When you’re ready to enjoy your Instant Pot burrito bowl, reheat the chicken and rice in the microwave for 1-2 minutes (make sure to sprinkle some water over top so the rice doesn’t dry out) then add on your fresh toppings and enjoy.
Freezing this recipe
Once this Instant Pot chicken burrito bowl recipe has completely cooled, you can transfer it to glass bowls for up to 3 months. Defrost it in the fridge overnight then microwave it for 2-3 minutes or microwave for 7-8 minutes from frozen, stirring halfway through. Add on your fresh toppings then dig in!
More Mexican Instant Pot recipes
Meal prep tools for this recipe
- Grab some glass meal prep bowls if you plan on turning these burrito bowls into your weekly lunches.
- I get all my free-range chicken from Butcher Box, conveniently delivered to me frozen.
- Freeze this recipe in glass microwave-safe bowls up to 3 months.

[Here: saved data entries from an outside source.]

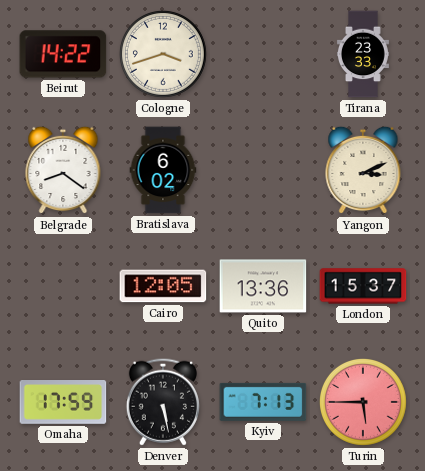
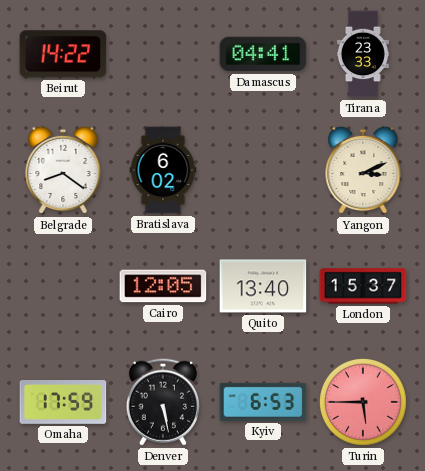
Cologne: 3:42 -> none
Damascus: none -> 04:41
Quito: 13:36 -> 13:40
Kyiv: 7:13 -> 6:53
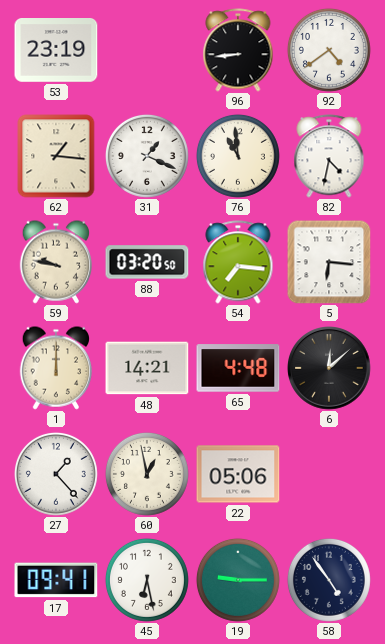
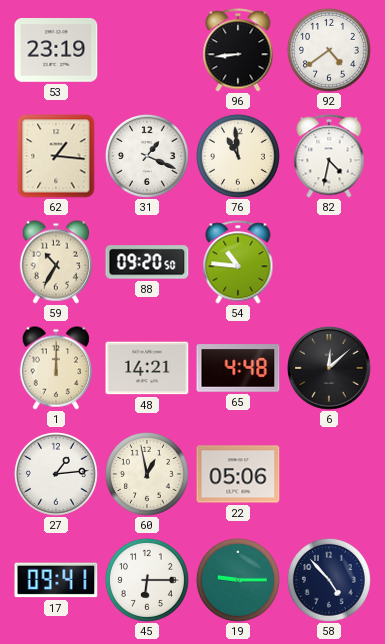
59: 9:47 -> 10:35
88: 03:20 -> 09:20
54: 7:16 -> 10:46
5: 6:16 -> none
27: 1:23 -> 1:14
45: 6:28 -> 6:15
58: 4:54 -> 4:53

Instant Pot Chicken Burrito Bowl {Quick + Easy}
Ingredients
- 1 tbsp olive oil
- 1 onion, diced
- 2 chicken breasts, diced into 1-inch pieces
- 2 cloves garlic, minced
- 1 tbsp chili powder
- 1 tsp cumin
- 1/2 tsp each salt & pepper
- 1 (796mL) can diced tomatoes
- 1 cup frozen corn
- 1 can black beans, rinsed and drained
- 1 cup white rice
- 1 cup chicken broth
- 1 cup shredded cheddar cheese
Optional topping ideas
- Pico de gallo or salsa
- Sour cream
- Sliced avocado
- Chopped cilantro
- Sliced green onions
- Lime wedges
Instructions
- Add all ingredients except for toppings and cheese to Instant Pot in the order in which they are listed, pressing rice down a bit into the liquid as shown in the video below. Place lid on Instant Pot and make sure valve is set to seal.

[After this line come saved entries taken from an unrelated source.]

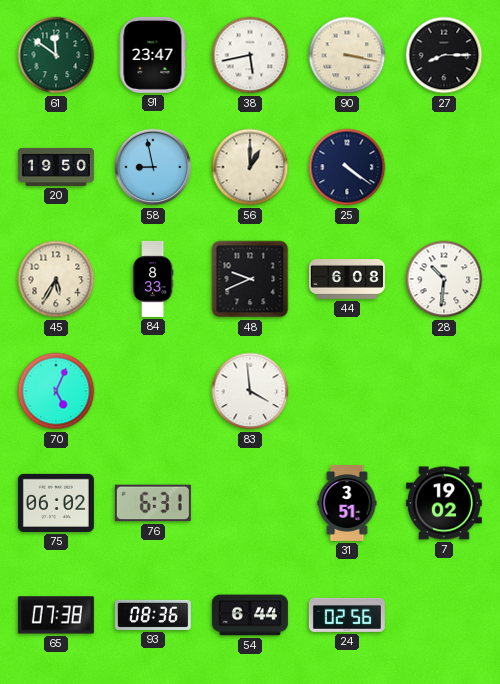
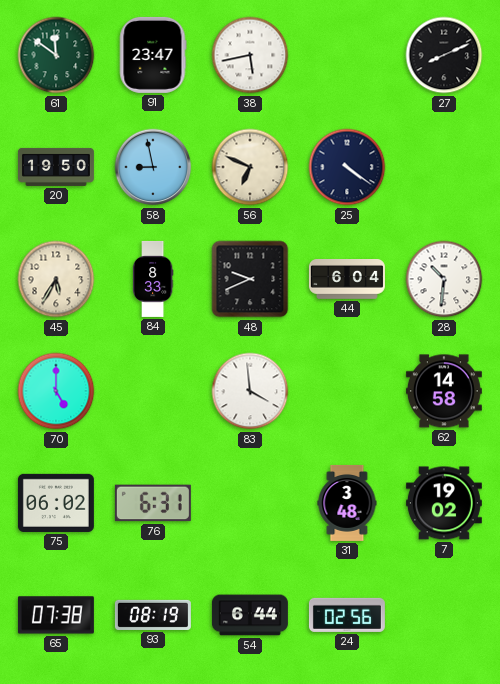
90: 3:17 -> none
27: 8:15 -> 8:11
56: 1:00 -> 6:49
44: 6:08 -> 6:04
70: 5:04 -> 5:00
62: none -> 14:58
31: 3:51 -> 3:48
93: 08:36 -> 08:19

- Press the pressure cook button and set to high, then cook for 5 minutes. Instant Pot will take about 10-15 minutes to come to pressure then pressure cook the 5 minutes.
- Meanwhile, prepare your toppings. Do a quick release of the pressure on the Instant Pot by flicking the switch at the top with a spoon. Open the lid when pressure gauge has dropped and the lid opens easily.
- Mix in cheese, stirring well to combine. Serve in bowls with desired toppings and enjoy!